Tackle Latent Errors and Dark Debt With Error Monitoring

Written by Alexandra Lindenmuth | Jul 14, 2021 2:33:48 PM

No matter how well tested and thought through, changes to code can cause failure—a common reason for this: latent errors and dark debt.

When pushing new code, we can only do so much testing. And, unfortunately, we can never fully mirror production. Unlike test environments, production is performed on a larger scale and has:

Real users
Higher security
More external service dependencies.

By not being able to fully mirror these variables in pre-production phases, even the highest quality changes can be marred with latent errors and dark debt.

And, of course, this can be a significant source of concern and contribute to fear of deployment.

Understanding the Concept of Latent Errors

What are latent errors in programming? These are bugs that exist in service already in production but have not yet surfaced to awareness, making them virtually invisible.

You can also view latent errors as “dark debt,” an analogy coined by prominent reliability researcher John Allspaw.

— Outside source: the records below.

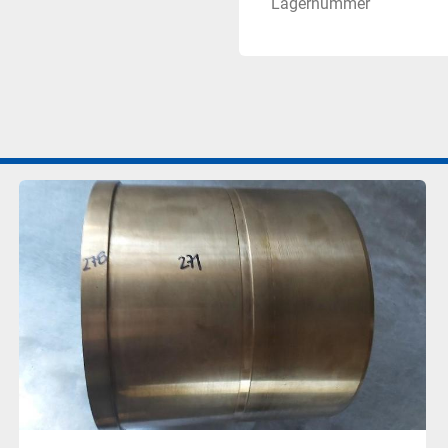
Lagernummer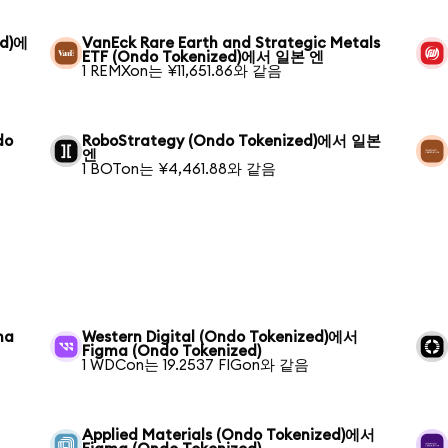
ed)에
VanEck Rare Earth and Strategic Metals
ETF (Ondo Tokenized)에서 일본 엔
1 REMXon는 ¥11,651.86와 같음
do
RoboStrategy (Ondo Tokenized)에서 일본
엔
1 BOTon는 ¥4,461.88와 같음
ma
Western Digital (Ondo Tokenized)에서
Figma (Ondo Tokenized)
1 WDCon는 19.2537 FIGon와 같음
Applied Materials (Ondo Tokenized)에서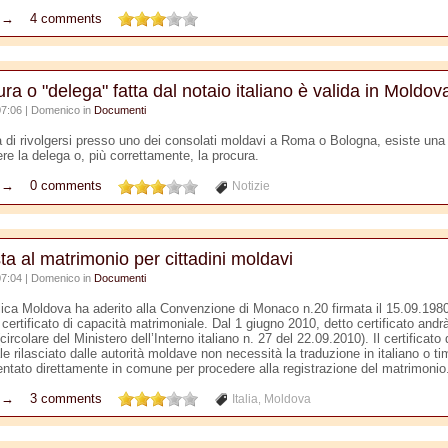
o →
4 comments
ra o "delega" fatta dal notaio italiano è valida in Moldov
07:06 | Domenico in
Documenti
a di rivolgersi presso uno dei consolati moldavi a Roma o Bologna, esiste una 
ere la delega o, più correttamente, la procura.
o →
0 comments
Notizie
ta al matrimonio per cittadini moldavi
07:04 | Domenico in
Documenti
ica Moldova ha aderito alla Convenzione di Monaco n.20 firmata il 15.09.1980 
l certificato di capacità matrimoniale. Dal 1 giugno 2010, detto certificato andrà 
(circolare del Ministero dell’Interno italiano n. 27 del 22.09.2010). Il certificato
e rilasciato dalle autorità moldave non necessità la traduzione in italiano o ti
entato direttamente in comune per procedere alla registrazione del matrimonio
o →
3 comments
Italia
Moldova
,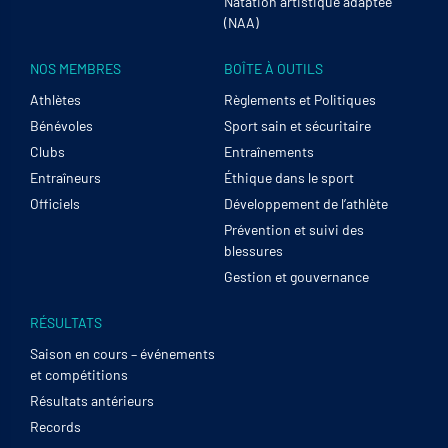
Natation artistique adaptée
(NAA)
NOS MEMBRES
BOÎTE À OUTILS
Athlètes
Règlements et Politiques
Bénévoles
Sport sain et sécuritaire
Clubs
Entraînements
Entraîneurs
Éthique dans le sport
Officiels
Développement de l’athlète
Prévention et suivi des
blessures
Gestion et gouvernance
RÉSULTATS
Saison en cours – événements
et compétitions
Résultats antérieurs
Records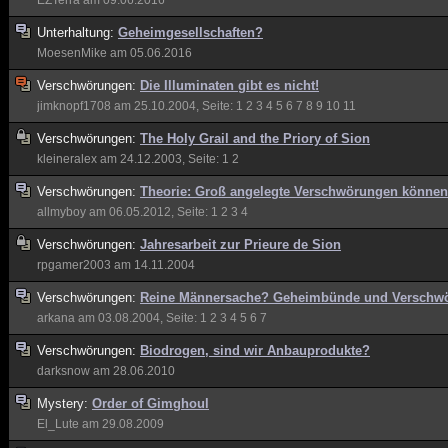
EZTerra
am 09.06.2016
Unterhaltung:
Geheimgesellschaften?
MoesenMike
am 05.06.2016
Verschwörungen:
Die Illuminaten gibt es nicht!
jimknopf1708
am 25.10.2004, Seite:
1
2
3
4
5
6
7
8
9
10
11
Verschwörungen:
The Holy Grail and the Priory of Sion
kleineralex
am 24.12.2003, Seite:
1
2
Verschwörungen:
Theorie: Groß angelegte Verschwörungen können n
allmyboy
am 06.05.2012, Seite:
1
2
3
4
Verschwörungen:
Jahresarbeit zur Prieure de Sion
rpgamer2003
am 14.11.2004
Verschwörungen:
Reine Männersache? Geheimbünde und Verschw
arkana
am 03.08.2004, Seite:
1
2
3
4
5
6
7
Verschwörungen:
Biodrogen, sind wir Anbauprodukte?
darksnow
am 28.06.2010
Mystery:
Order of Gimghoul
El_Lute
am 29.08.2009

Here are a couple of examples of dark debt.

Example 1:

An easy (and hopefully not all-too-familiar) example to illustrate latent errors and dark debt is a critical outage situation. Imagine the database you stored your customer’s account information goes down, and all of its data becomes corrupted. Ideally, this wouldn’t be an issue. You would restore this data from the backup to fix the problem. And that's exactly what you do. You restore from the backup, restart your database, sit back, and ... the restoration has failed.

You find out that, over time, small changes that were made in the database configuration were not included in the backup, leading to a mismatch in the database schema.

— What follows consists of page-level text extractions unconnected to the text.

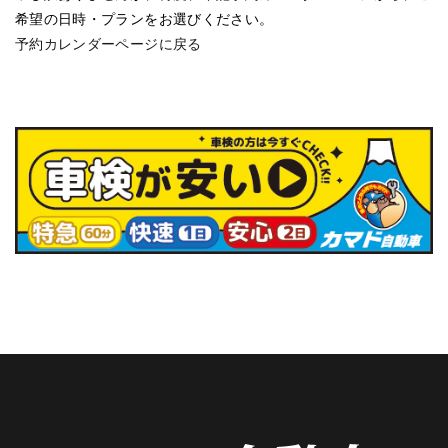
希望の日時・プランをお選びください。
予約カレンダーページに戻る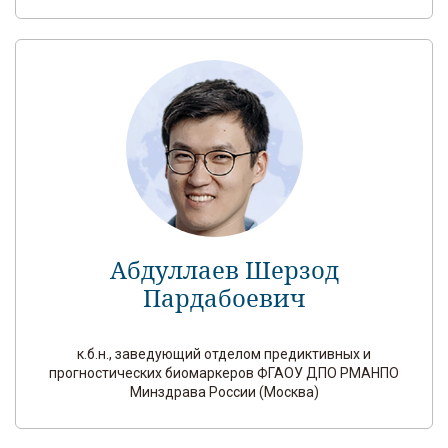
Абдуллаев Шерзод
Пардабоевич
к.б.н., заведующий отделом предиктивных и
прогностических биомаркеров ФГАОУ ДПО РМАНПО
Минздрава России (Москва)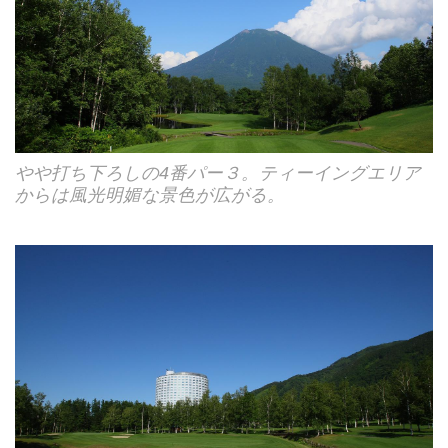
やや打ち下ろしの4番パー３。ティーイングエリア
からは風光明媚な景色が広がる。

Now you have two problems to deal with: a critical outage and a latent error.

Example 2:

You find out that your exception handler has failed a critical operation because of a recently triggered error you didn’t know existed. Until today, that particular code path leading to the error has never been exercised—the result of this error: cascading failures within your exception handling routine.

An example of an error showing up in Airbrake under the backtrace feature

These two examples give you an idea of the issues a latent error can cause. In both cases, an unknown and invisible error resulted in catastrophic failure.

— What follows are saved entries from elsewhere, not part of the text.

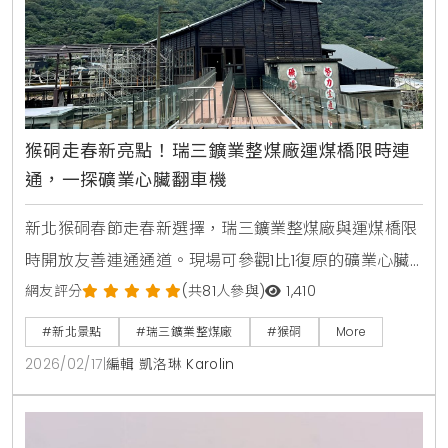
猴硐走春新亮點！瑞三鑛業整煤廠運煤橋限時連
通，一探礦業心臟翻車機
新北猴硐春節走春新選擇，瑞三鑛業整煤廠與運煤橋限
時開放友善連通通道。現場可參觀1比1復原的礦業心臟
翻車機，近距離感受臺灣煤礦文化，是適合全家出遊的
網友評分
(共81人參與)
1,410
低碳深度旅遊路線。
#新北景點
#瑞三鑛業整煤廠
#猴硐
More
2026/02/17
|
編輯 凱洛琳 Karolin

So, how do you tackle errors that are both unknown and virtually invisible?

How to Tackle Unknown Errors

When managing dark debt, there are two fundamental principles to keep in mind:

Be aware that it exists
Realize that you cannot fully ensure the quality of changes because it is not just about the change itself

You have to embrace failure as part of deploying new code.

That said, you’re not entirely helpless when it comes to latent errors. Here are some tips you can use to mitigate the damage done by dark debt.

1. Track and Address Your Known Errors

Handle errors you are aware of within your application. Even an error that doesn’t warrant an emergency can become a problem with future changes and deployments.

Find and keep track of errors with an error monitoring solution, like Airbrake. Airbrake Error Monitoring and Performance Monitoring tracks errors across applications and will tell you where an error is right down to the line of broken code. With a tool like this in your tech stack, you’ll quickly find old, new, and re-occurring errors quickly.

2. Provoke Your Code (Use Your Error Budgets)

Since latent errors are errors not yet activated, they will not be present in your logs.

The best way to find these errors is by provoking your code. If you have any error budget left, use it to initiate and execute rare paths within your code. The goal would be to exercise all parts of the code, such as error handling routines, edge cases, etc., to surface any latent errors that might exist.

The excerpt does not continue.